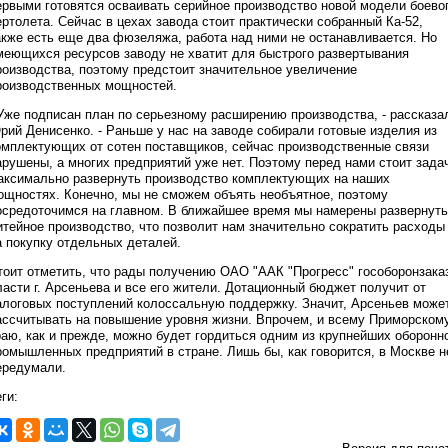
ервыми готовятся осваивать серийное производство новой модели боево
ертолета. Сейчас в цехах завода стоит практически собранный Ка-52,
акже есть еще два фюзеляжа, работа над ними не останавливается. Но
меющихся ресурсов заводу не хватит для быстрого развертывания
роизводства, поэтому предстоит значительное увеличение
роизводственных мощностей.
 Уже подписан план по серьезному расширению производства, - рассказа
рий Денисенко. - Раньше у нас на заводе собирали готовые изделия из
омплектующих от сотен поставщиков, сейчас производственные связи
арушены, а многих предприятий уже нет. Поэтому перед нами стоит зада
аксимально развернуть производство комплектующих на наших
ощностях. Конечно, мы не сможем объять необъятное, поэтому
осредоточимся на главном. В ближайшее время мы намерены развернуть
итейное производство, что позволит нам значительно сократить расходы
а покупку отдельных деталей.
тоит отметить, что рады получению ОАО "ААК "Прогресс" гособоронзака
ласти г. Арсеньева и все его жители. Дотационный бюджет получит от
алоговых поступлений колоссальную поддержку. Значит, Арсеньев може
ассчитывать на повышение уровня жизни. Впрочем, и всему Приморском
раю, как и прежде, можно будет гордиться одним из крупнейших оборонн
ромышленных предприятий в стране. Лишь бы, как говорится, в Москве н
ередумали.
ги:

________________

Exercise description:
When you reach the line containing "ертолета. Сейчас в" in the data above, start copying exactly, and stop after the line containing "рий Денисенко. - Раньше".

Answer box:
ертолета. Сейчас в цехах завода стоит практически собранный Ка-52,
акже есть еще два фюзеляжа, работа над ними не останавливается. Но
меющихся ресурсов заводу не хватит для быстрого развертывания
роизводства, поэтому предстоит значительное увеличение
роизводственных мощностей.
 Уже подписан план по серьезному расширению производства, - рассказа
рий Денисенко. - Раньше у нас на заводе собирали готовые изделия из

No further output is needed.